Urgences : des grévistes s'injectent un produit présenté comme de l'insuline devant le ministère de la Santé

Urgences : des grévistes s'injectent un produit présenté comme de l'insuline devant le ministère de la Santé
Une manifestation de personnel soignant à Paris, le 2 juillet 2019.

, publié le mercredi 03 juillet 2019 à 11h38

"Treize personnes présentant des traces d'injection ont été prises en charge" par le Samu, mais n'ont pas souhaité être transportées à l'hôpital.
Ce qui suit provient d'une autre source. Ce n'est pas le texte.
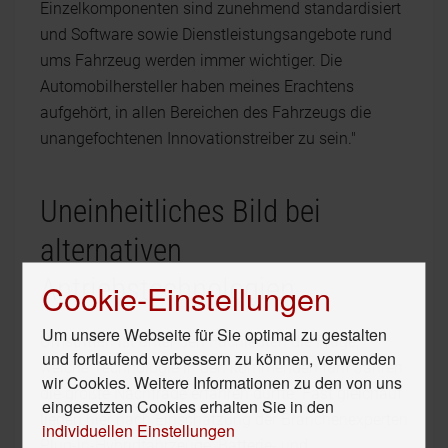
Einzelkomponenten sind zunehmend standardisiert
und Software sowie Dienstleistungsangebote rund
ums Fahrzeug werden immer wichtiger. Die
Automobilhersteller haben meines Erachtens
aufgehört, in allen Bereichen des Fahrzeugs die
unangefochtenen Innovationstreiber zu sein."
Uneinheitliches Bild bei
alternativen
Antriebstechnologien
Cookie-Einstellungen
Um unsere Webseite für Sie optimal zu gestalten
Umstritten ist unter den Fachleuten die Frage,
und fortlaufend verbessern zu können, verwenden
welche Technologie in den kommenden fünf Jahren
wir Cookies. Weitere Informationen zu den von uns
die größte Nachfrage erfahren dürfte. Fast gleichauf
eingesetzten Cookies erhalten Sie in den
liegen hier nach Einschätzung der Branchenexperten
individuellen Einstellungen
Plug-in-Hybridfahrzeuge, Batterie- und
"L'insuline, c'était pour pousser le ministère à faire quelque chose, et il n'a rien fait. On a continué jusqu'à ce qu'ils nous évacuent manu militari sur le côté". Une douzaine de grévistes des urgences se sont injectés mardi 2 juillet un produit présenté comme de l'insuline devant le ministère de la Santé pour exiger la satisfaction de leurs revendications, a-t-on appris de sources concordantes.

Une action potentiellement dangereuse qui a entraîné l'intervention des CRS et du Samu, et qui a été dénoncée par la CGT.


Assis en ligne sur la chaussée, ces soignants ont utilisé des stylos à insuline, s'injectant en même temps une dose dans l'épaule ou dans l'abdomen comme en attestent plusieurs vidéos diffusées sur les réseaux sociaux. Quelques instants plus tard, les CRS les encadraient avant de les diriger vers un trottoir non loin pour attendre l'arrivée du Samu. Selon le ministère qui a prévenu les secours, "13 personnes présentant des traces d'injection ont été prises en charge" mais n'ont pas souhaité être transportées vers des hôpitaux après des tests de glycémie "normaux", ce qui n'exclut pas l'utilisation d'"insuline retard", à effet différé.

"L'insuline, c'était pour pousser le ministère à faire quelque chose, et il n'a rien fait. On a continué jusqu'à ce qu'ils nous évacuent manu militari sur le côté", a raconté à l'AFP Pierre Schwob, infirmier à l'hôpital Beaujon à Clichy.

Cette action spectaculaire s'est déroulée à l'issue d'une manifestation bon enfant, partie à la mi-journée du ministère de l'Économie et qui a rassemblé plusieurs centaines d'agents hospitaliers à l'appel du collectif Inter-Urgences et de l'intersyndicale CGT-FO-SUD. Leur objectif était de "maintenir la pression" après plus de trois mois d'un mouvement de grève qui touchait 154 services mardi dans toute la France, selon le collectif.

Une délégation a été reçue par le directeur adjoint de cabinet d'Agnès Buzyn, et "il n'y avait pas de tension particulière", a indiqué à l'AFP l'entourage de la ministre de la Santé. Mais lorsqu'un des participants a évoqué l'action sur le point de se produire, "cela a été la consternation, et pas que de notre côté". 

"On est très choqué", s'est indignée auprès de l'AFP Mireille Stivala, la responsable CGT du secteur de la Santé, qui a tenu à se "désolidariser" d'une action "irresponsable". "Nous ne pouvons pas concevoir que des individus mettent en danger leur vie pour n'importe quelle cause, un cap a été franchi", a-t-elle ajouté. "C'était une action symbolique" pour dénoncer "le malaise aux urgences", justifie l'aide-soignante Candice Lafarge, membre du collectif Inter-Urgences. "On sait ce qu'on fait, on avait le matériel adéquat en cas de problème", a-t-elle insisté.